AC-4: Dev compose boots Given docker-compose.yml When docker compose -f docker-compose.yml up -d runs on a fresh workstation Then the autopilot container starts, the /health endpoint returns HTTP 200 with status: green | yellow (red is acceptable here only for components without a mock target), and the mock detections + mock missions services are reachable.

AC-5: Blackbox compose boots with SITL Given docker-compose.test.yml When docker compose -f docker-compose.test.yml up --abort-on-container-exit runs Then ArduPilot SITL + autopilot + mock detections + replay RTSP all start, and the SITL conformance e2e test exits 0.

AC-6: Optionality contract enforced Given the scaffolded workspace When cargo build --workspace --no-default-features runs Then the binary builds and links without the vlm feature; cargo test --workspace --no-default-features passes; the VlmProvider default impl returns VlmAssessment{status=vlm_disabled}.

AC-7: Cross-compile target ready Given .cargo/config.toml configured for aarch64-unknown-linux-gnu When cross build --target aarch64-unknown-linux-gnu --release (or cargo zigbuild equivalent) runs in CI Then an aarch64 binary is produced and stored as an artifact.

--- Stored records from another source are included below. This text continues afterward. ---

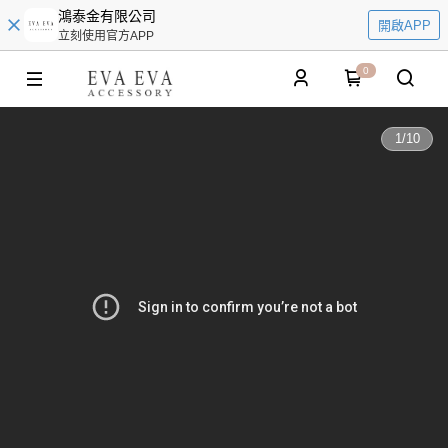
鴻泰金有限公司
開啟APP
立刻使用官方APP
0
1
/
10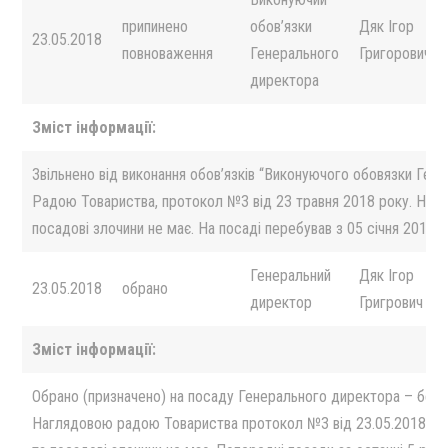
припинено
обов’язки
Дяк Iгор
23.05.2018
повноваження
Генерального
Григорович
директора
Зміст інформації:
Звiльнено вiд виконання обов’язків “Виконуючого обовязки Ге
Радою Товариства, протокол №3 вiд 23 травня 2018 року. Непо
посадовi злочини не має. На посадi перебував з 05 сiчня 2013 р
Генеральний
Дяк Iгор
23.05.2018
обрано
директор
Григрович
Зміст інформації:
Обрано (призначено) на посаду Генерального директора – безс
Наглядовою радою Товариства протокол №3 вiд 23.05.2018 р.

AC-8: Flight-gate marker wiring exists Given deploy/systemd/autopilot.service When systemd parses the unit Then ExecStartPre asserts /run/azaion/in-flight is created and ExecStopPost removes it (per containerization.md §3 and the suite-level flight-gate convention).

AC-9: Observability scaffold initialised Given the autopilot binary When it starts Then tracing-subscriber emits JSON-formatted logs to stdout with the per-line fields enumerated in observability.md §2 (ts, ts_mono_ns, level, target, event), and the /health endpoint returns the per-component breakdown documented in containerization.md §7.

AC-10: Persistent state directory created Given /var/lib/autopilot/ (or its container-mounted equivalent) When autopilot starts in dev or prod Then the binary creates mapobjects/, audit/, and pending_pushes/ subdirectories with the owning user, fails closed if any directory cannot be created, and surfaces the failure to /health (red on mapobjects_store).